Ни один узник не взывал втуне к его милосердию. Однажды, во время путешествия, некий пленник попросил Хатима выкупить его, однако у Хатима не было нужной суммы, и он расстроился до глубины души. Жестокосердые незнакомцы не вняли его мольбам, после чего он сказал:
— А чем я, Хатим, хуже его? Отпустите его и возьмите меня.
И, сбив с несчастного цепи, он надел их на себя и носил до тех пор, пока не подоспел выкуп.
В его глазах поэт стоял выше царя, а лучше, чем спеть песню, для него было лишь одно: стать героем этой песни. Прославление через надгробие виделось ему пошлостью, а славу, не воспетую в стихе, считал он достойной забвения. Неудивительно, что он всегда щедро жертвовал сказителям, зачастую не смущаясь тем, что отдает им чужое.
Будучи еще юным, — услышав эту историю, княжна, бронзоволицые сыны пустыни, молодые и старые, смеются и хлопают в ладоши, — он так щедро раздавал имение своего деда, что рачительный старец, дабы излечить внука от подобных излишеств, отправил его в деревню пасти стада. Увы!
В один прекрасный день Хатим увидел на другом конце долины караван и, выяснив, что тот сопровождает трех поэтов ко двору правителя Аль-Харры, пригласил путников остановиться на отдых, и, пока он резал для каждого из них по верблюду, они пели благодарственные песни ему и его соплеменникам. Когда же они собирались вновь тронуться в дорогу, он остановил их.
— Нет дара более ценного, чем песня, — произнес он. — Мне вы нужнее, чем правителю, ко двору которого направляетесь. Останьтесь здесь, и за каждую написанную вами строфу я буду давать вам по верблюду. Взгляните на это стадо!
Уходя, каждый из них имел при себе по сотне верблюдов, ему же осталось три сотни строф.
— Где стадо? — спросил его дед, придя на пастбище.
— Взгляни сюда. Вот песни, прославляющие наш дом, — гордо отвечал Хатим, — песни, сочиненные величайшими поэтами, и петь их будут до тех пор, пока слава наша не распространится по всей Аравии.
— Горе мне! Ты меня разорил! — вскричал старик, бия себя в грудь.

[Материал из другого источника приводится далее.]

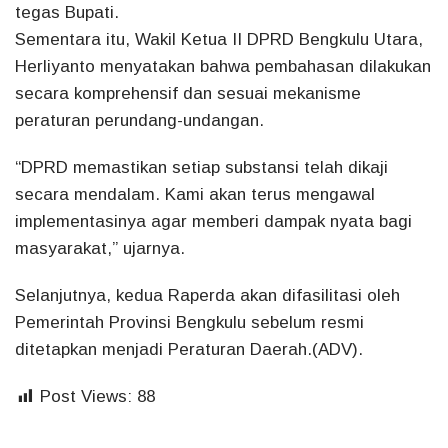
tegas Bupati.
Sementara itu, Wakil Ketua II DPRD Bengkulu Utara,
Herliyanto menyatakan bahwa pembahasan dilakukan
secara komprehensif dan sesuai mekanisme
peraturan perundang-undangan.
“DPRD memastikan setiap substansi telah dikaji
secara mendalam. Kami akan terus mengawal
implementasinya agar memberi dampak nyata bagi
masyarakat,” ujarnya.
Selanjutnya, kedua Raperda akan difasilitasi oleh
Pemerintah Provinsi Bengkulu sebelum resmi
ditetapkan menjadi Peraturan Daerah.(ADV).
Post Views:
88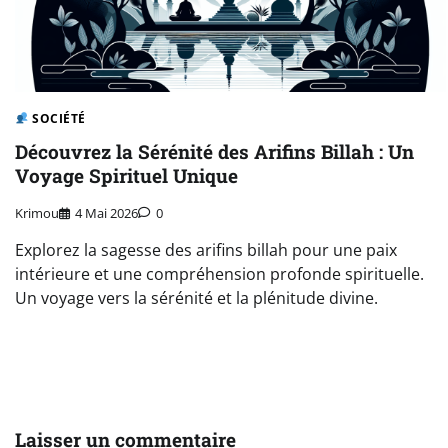
SOCIÉTÉ
Découvrez la Sérénité des Arifins Billah : Un
Voyage Spirituel Unique
Krimou
4 Mai 2026
0
Explorez la sagesse des arifins billah pour une paix
intérieure et une compréhension profonde spirituelle.
Un voyage vers la sérénité et la plénitude divine.
Laisser un commentaire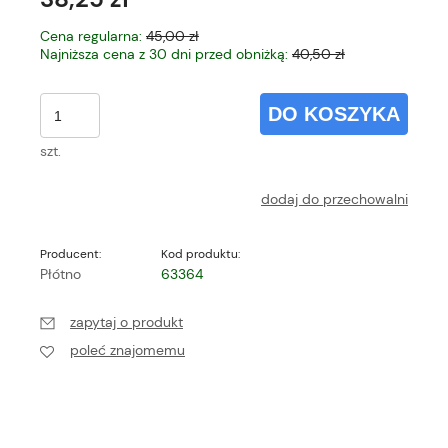
Cena regularna:
45,00 zł
Najniższa cena z 30 dni przed obniżką:
40,50 zł
DO KOSZYKA
szt.
dodaj do przechowalni
Producent:
Kod produktu:
Płótno
63364
zapytaj o produkt
poleć znajomemu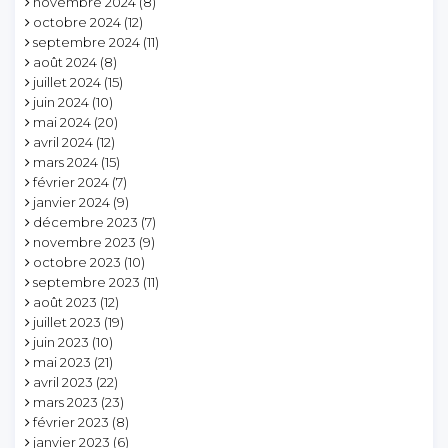
novembre 2024
(8)
octobre 2024
(12)
septembre 2024
(11)
août 2024
(8)
juillet 2024
(15)
juin 2024
(10)
mai 2024
(20)
avril 2024
(12)
mars 2024
(15)
février 2024
(7)
janvier 2024
(9)
décembre 2023
(7)
novembre 2023
(9)
octobre 2023
(10)
septembre 2023
(11)
août 2023
(12)
juillet 2023
(19)
juin 2023
(10)
mai 2023
(21)
avril 2023
(22)
mars 2023
(23)
février 2023
(8)
janvier 2023
(6)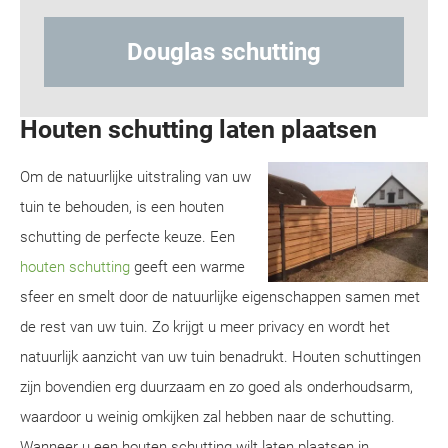
Hout-betonschutting
Houten schutting laten plaatsen
Om de natuurlijke uitstraling van uw
tuin te behouden, is een houten
schutting de perfecte keuze. Een
houten schutting
geeft een warme
sfeer en smelt door de natuurlijke eigenschappen samen met
de rest van uw tuin. Zo krijgt u meer privacy en wordt het
natuurlijk aanzicht van uw tuin benadrukt. Houten schuttingen
zijn bovendien erg duurzaam en zo goed als onderhoudsarm,
waardoor u weinig omkijken zal hebben naar de schutting.
Wanneer u een houten schutting wilt laten plaatsen in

— Как? — возмущенно ответствовал Хатим. — Неужели грязные твари тебе дороже венца чести, который я за них приобрел?
Араб умолк. Надо отметить, что рассказ он не сопровождал никакими жестами или гримасами — он был ничем не приукрашен, — теперь же рассказчик погрузился в величественное молчание. Возможно, это его глаза, ярко блестевшие из-под куфии, породили те чары, которые сковали княжну, а может, дело было и в глазах, и в голосе; впрочем, не исключено и то, что образ Хатима задел в душе Ирины какую-то чуткую струну.

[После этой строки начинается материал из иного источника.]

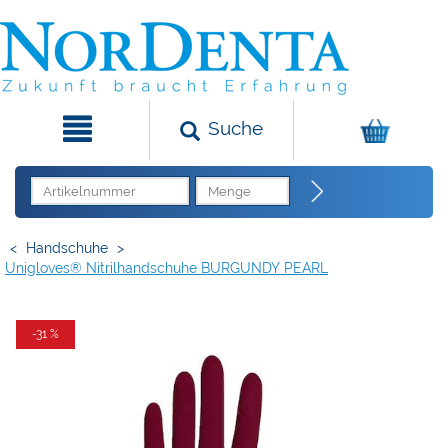
Suche
<
Handschuhe
>
Unigloves® Nitrilhandschuhe BURGUNDY PEARL
-31 %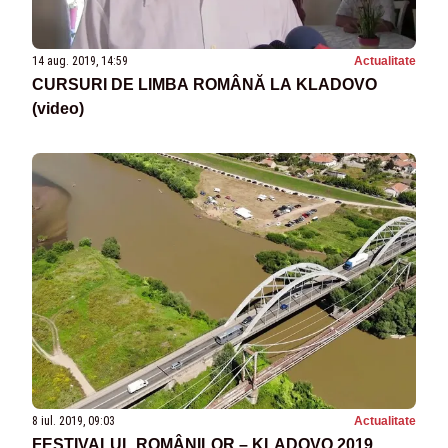
14 aug. 2019, 14:59
Actualitate
CURSURI DE LIMBA ROMÂNĂ LA KLADOVO
(video)
8 iul. 2019, 09:03
Actualitate
FESTIVALUL ROMÂNILOR – KLADOVO 2019,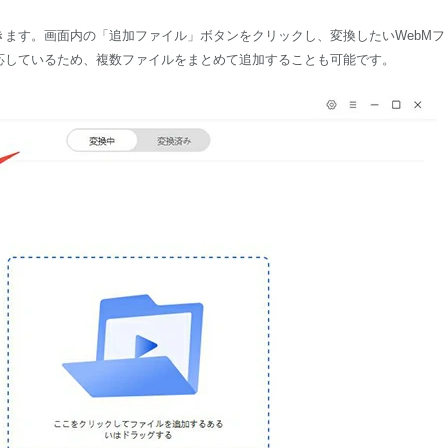
ます。画面内の「追加ファイル」ボタンをクリックし、変換したいWebMフ
応しているため、複数ファイルをまとめて追加することも可能です。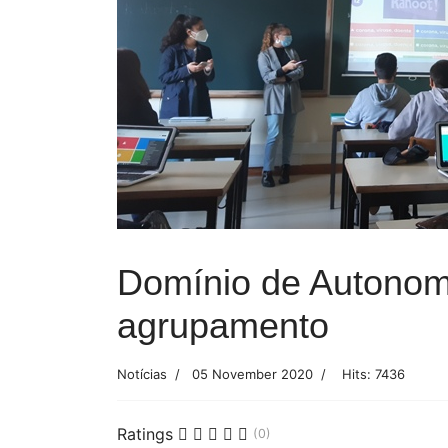
Domínio de Autonomi
agrupamento
Notícias
05 November 2020
Hits: 7436
Ratings
(0)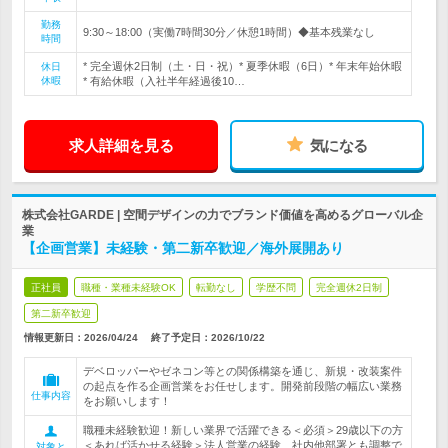
勤務
9:30～18:00（実働7時間30分／休憩1時間）◆基本残業なし
時間
* 完全週休2日制（土・日・祝）* 夏季休暇（6日）* 年末年始休暇
休日
休暇
* 有給休暇（入社半年経過後10…
求人詳細を見る
気になる
株式会社GARDE | 空間デザインの力でブランド価値を高めるグローバル企
業
【企画営業】未経験・第二新卒歓迎／海外展開あり
正社員
職種・業種未経験OK
転勤なし
学歴不問
完全週休2日制
第二新卒歓迎
情報更新日：2026/04/24
終了予定日：
2026/10/22
デベロッパーやゼネコン等との関係構築を通じ、新規・改装案件
の起点を作る企画営業をお任せします。開発前段階の幅広い業務
仕事内容
をお願いします！
職種未経験歓迎！新しい業界で活躍できる＜必須＞29歳以下の方
＜あれば活かせる経験＞法人営業の経験、社内他部署とも調整で
対象と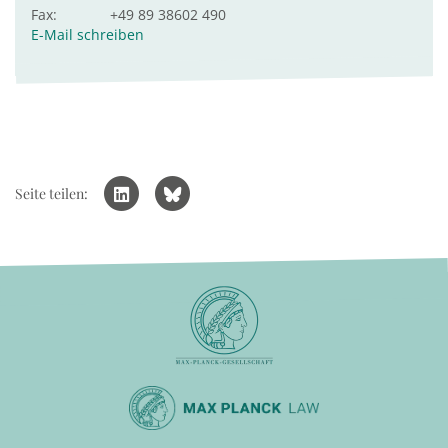
Fax:
+49 89 38602 490
E-Mail schreiben
Seite teilen: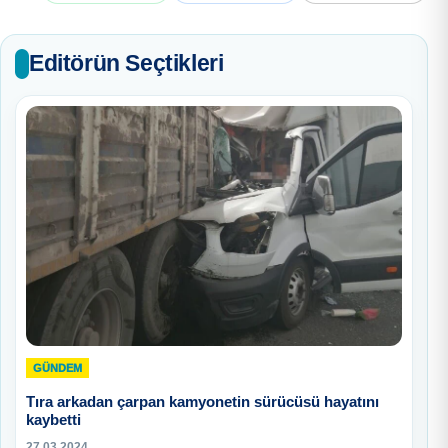
Editörün Seçtikleri
GÜNDEM
Tıra arkadan çarpan kamyonetin sürücüsü hayatını
kaybetti
27.03.2024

— Благодарю тебя, — произнесла она, а потом добавила: — Говоря, что рассказ завершился слишком рано, я тем самым даю оценку сказителю. Уверена, что сам Хатим не смог бы с тобой тягаться.

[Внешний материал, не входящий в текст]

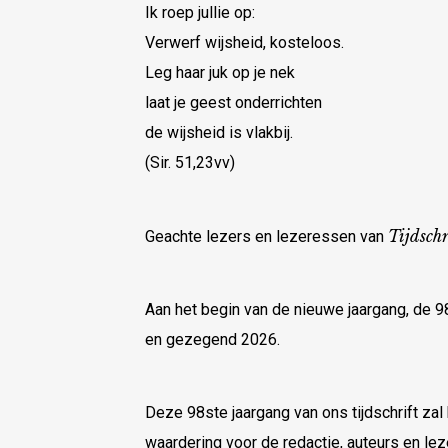
Ik roep jullie op:
Verwerf wijsheid, kosteloos.
Leg haar juk op je nek
laat je geest onderrichten
de wijsheid is vlakbij.
(Sir. 51,23vv)
Tijdschr
Geachte lezers en lezeressen van
Aan het begin van de nieuwe jaargang, de 9
en gezegend 2026.
Deze 98ste jaargang van ons tijdschrift zal h
waardering voor de redactie, auteurs en lez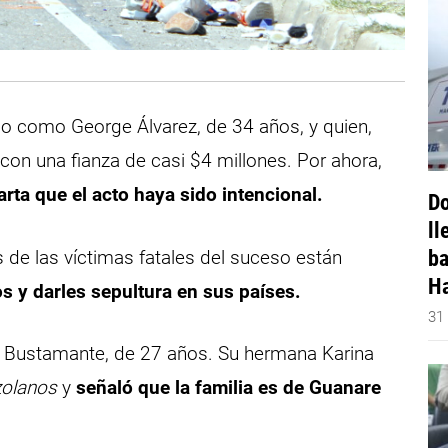
ado como George Álvarez, de 34 años, y quien,
on una fianza de casi $4 millones. Por ahora,
rta que el acto haya sido intencional.
Do
ll
ba
 de las víctimas fatales del suceso están
Ha
os y darles sepultura en sus países.
31
rd Bustamante, de 27 años. Su hermana Karina
zolanos
y
señaló que la familia es de Guanare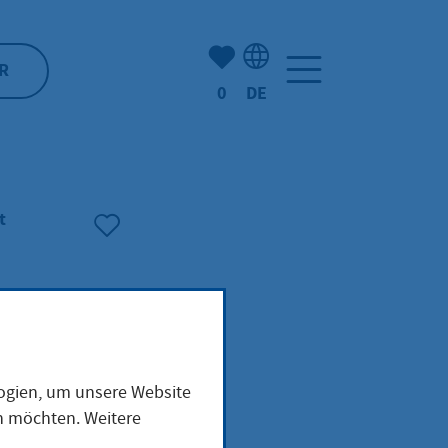
Anzahl der gemerkten Artike
R
0
DE
Sprachauswahl: Deutsch
t
logien, um unsere Website
en möchten. Weitere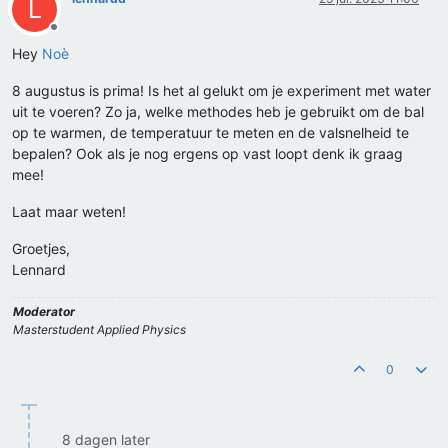
L
Offline
Hey
Noè
8 augustus is prima! Is het al gelukt om je experiment met water
uit te voeren? Zo ja, welke methodes heb je gebruikt om de bal
op te warmen, de temperatuur te meten en de valsnelheid te
bepalen? Ook als je nog ergens op vast loopt denk ik graag
mee!
Laat maar weten!
Groetjes,
Lennard
Moderator
Masterstudent Applied Physics
0
8 dagen later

На этот комплимент араб ответил едва заметным кивком, не вымолвив, впрочем, ни слова. После этого Ирина подняла покрывало и заговорила вновь:
— Твой Хатим, о сладкозвучный араб, был воином и поэтом, а кроме того, как ты сумел мне показать, еще и философом. В какие времена он жил?
— Он был светочем во тьме, царившей до пришествия Пророка. Для нас те времена не имеют дат.
— Это не имеет значения, — продолжала она, — ибо, если бы он жил в наши дни, он был бы не только поэтом, воином и философом — но еще и христианином. Его милосердие и любовь к ближнему, его самоотречение — все это придает ему сходство с Христом. Вне всякого сомнения, он без колебаний отдал бы жизнь во имя других. Знаешь ли ты о нем еще что-то? Я уверена, что он прожил долгую и счастливую жизнь.